The Supreme Court in Hink held plaintiff’s medical malpractice case was properly dismissed for failure to file the required affidavit. In her Petition, the plaintiff challenged the constitutionality of this statute, as revised in 2005, arguing that it violated a plaintiff’s right to jury trial, Missouri’s open courts provision, and separation of powers.  When the plaintiff failed to file any affidavit within the prescribed time limit (90 days, plus a 90-day extension as permitted by statute), the defendant physician filed a Motion to Dismiss. The trial court granted defendant's Motion, and plaintiff appealed.
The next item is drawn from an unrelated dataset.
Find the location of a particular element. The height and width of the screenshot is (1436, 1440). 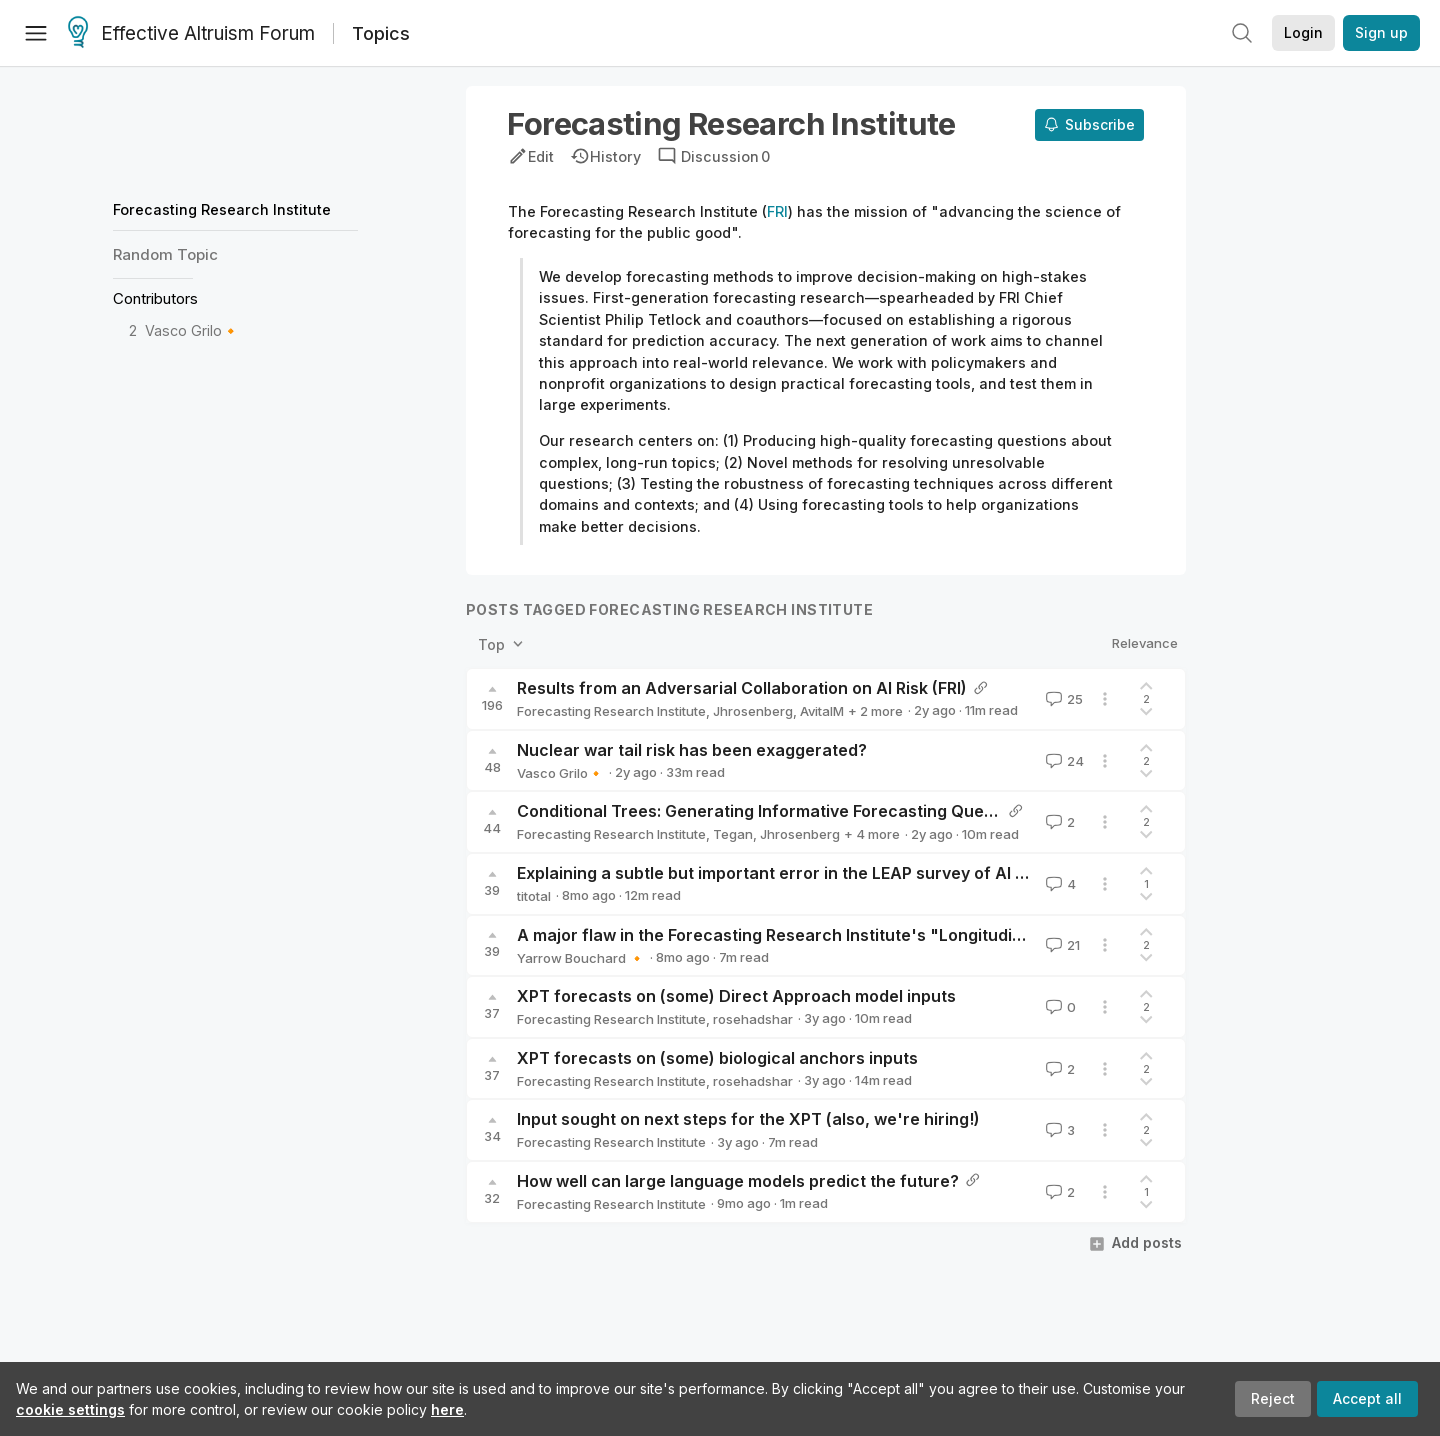

Topics is located at coordinates (381, 33).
The Supreme Court of Missouri endorsed its prior holding in Mahoney v. Doerhoff Surgical Services, Inc., 807 S.W.2d 503 (Mo. banc 1991), declaring that Section 538.225’s affidavit requirement does not violate the constitutional right of access to the courts under the Missouri Constitution, Article I, § 14, because access to the courts simply means “the right to pursue in the courts the causes of action the substantive law recognizes.” Missouri’s substantive medical malpractice law requires a plaintiff to prove by a qualified witness that the defendant deviated from an accepted standard of care.  Without such testimony, the case can neither be submitted to the jury nor be allowed to proceed by the court.

The Court emphasized that Section 538.255’s affidavit requirement is consistent with this substantive law because the legislative purpose of requiring an “affidavit of merit” is to prevent frivolous medical malpractice lawsuits, when a plaintiff cannot put forth adequate expert testimony to support her claims. Thus, the requirement does not deny a fundamental right, or free access to the courts, and does not delay the pursuit of the cause in the courts. At most, it merely redesigns the framework of the substantive law to accomplish a rational legislative end of protecting the public and litigants from the cost of ungrounded medical malpractice claims.
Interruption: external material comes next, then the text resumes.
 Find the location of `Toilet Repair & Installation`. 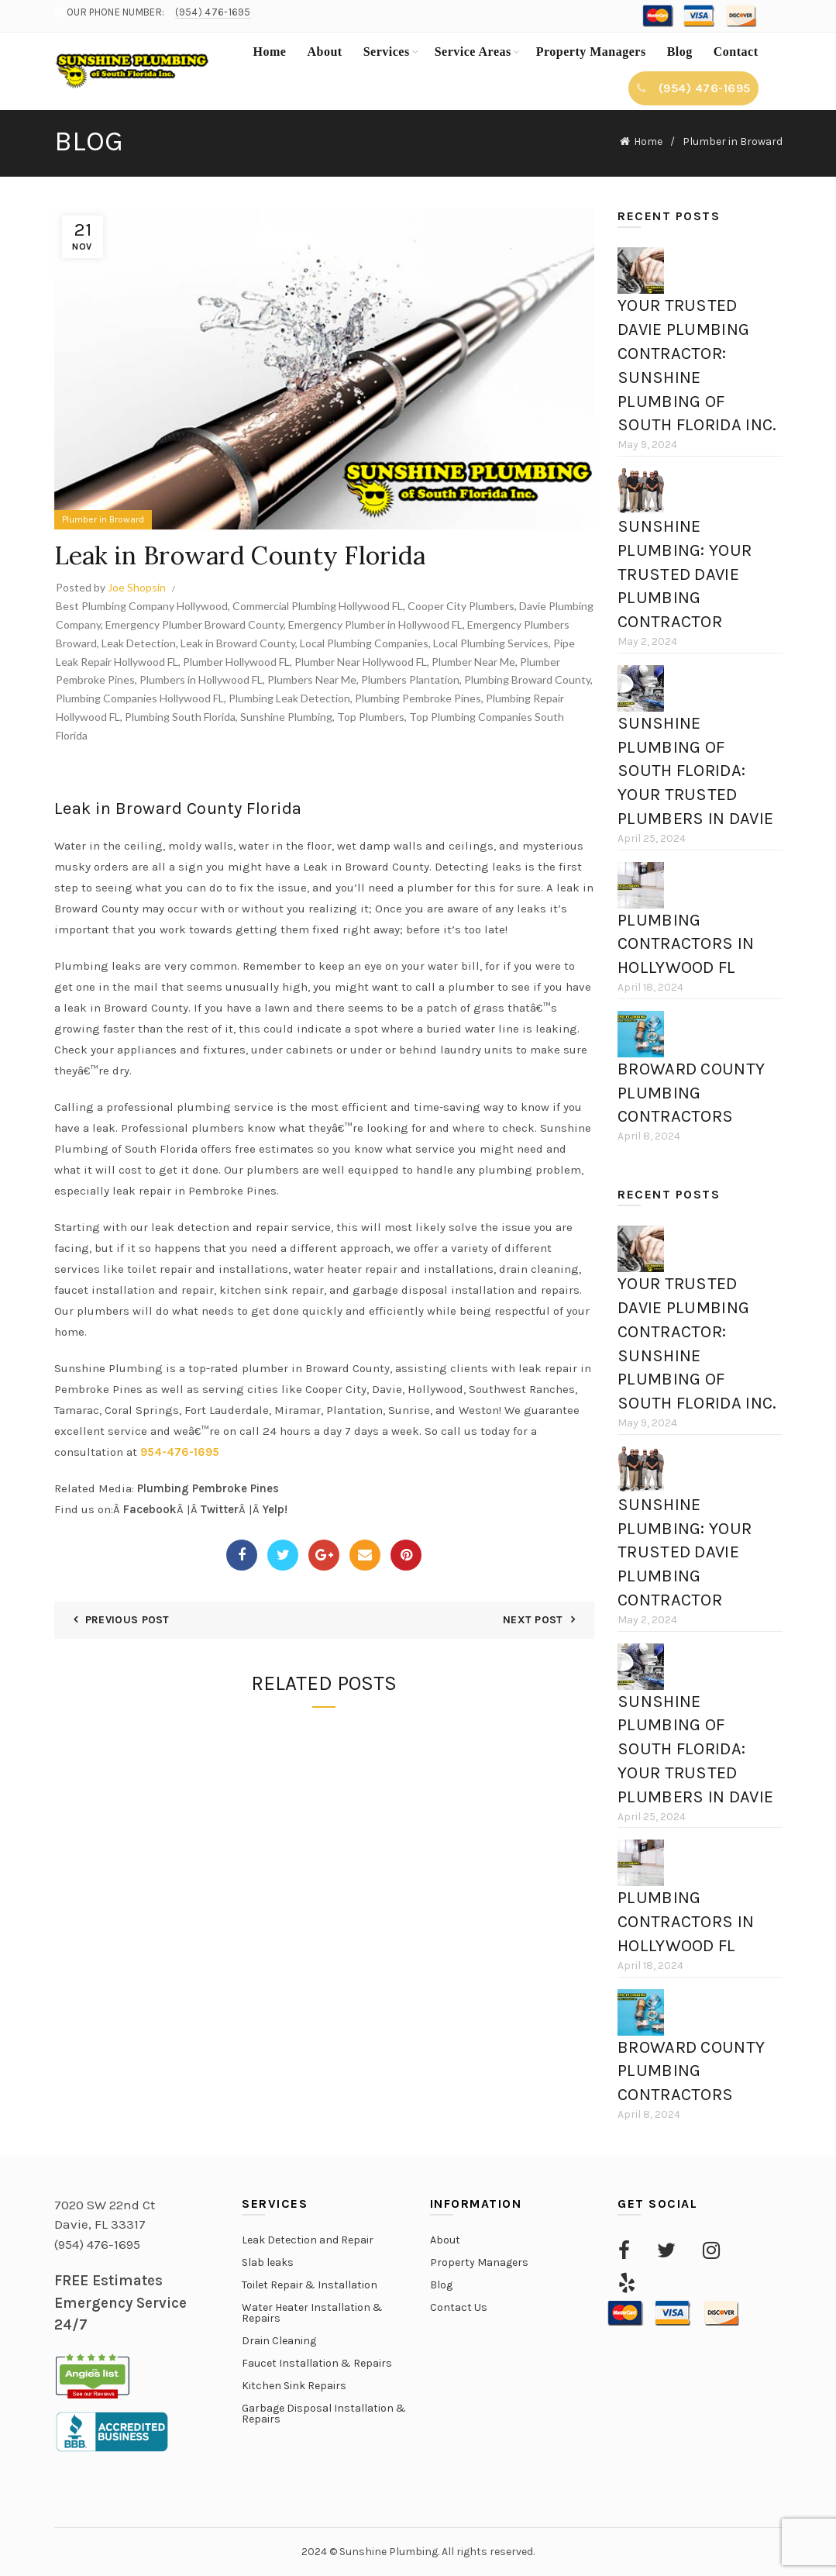

Toilet Repair & Installation is located at coordinates (309, 2285).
Likewise, the Court once again (as in Mahoney) rejected the argument that Section 538.255’s affidavit requirement violates the right to trial by jury, because the statute simply reiterates existing requirements on plaintiffs: it does nothing more than “parallel” the requirement of Missouri Rule 55.03, that an attorney exercise a reasonable inquiry to ensure the suit is well grounded in fact and law. The affidavit of merit does nothing more than provide more specific guidance as to how medical malpractice plaintiffs must comply with existing pre-suit requirements rather than imposing any new requirement or other restrictions on his or her right to seek redress.

When first enacted, and at the time Mahoney was decided, Section 538.255 gave the trial court discretion on whether to dismiss, providing that if an affidavit was not filed within 90 days, “the court may, upon motion of any party, dismiss the action against such moving party without prejudice.” Mo. Rev. Stat. § 538.225.5, 1985 (emphasis added).  In 2005, the statute was amended to provide the court “shall” dismiss the action if an affidavit is not filed, rather than the permissive “may.” This made it yet clear that the trial court had no option to dismiss, where no affidavit was timely filed.

Finally, the Court rebuffed plaintiff’s contention that the 2005 amendment to Section 538.255 defining “legally qualified healthcare providers” to include only those who practice in “substantially the same specialty” as the defendant, impermissibly imposes a stricter burden on the plaintiff than is required to prove a prima facie case of negligence at trial. As plaintiff Hink failed to file any affidavit, the Court held that she was not affected by the alleged deficits to Section 538.255, and therefore lacked standing to challenge its constitutionality. The Court did explain, however, that its interpretation of “substantially the same specialty” includes persons qualified by expertise rather than board certification, and that Section 538.255 does not require the affidavit to rely on only a single expert opinion for both breach of standard of care and causation.

Missouri courts could not be any clearer, Mo. Rev. Stat. § 538.225 is constitutional, mandatory, and here to stay.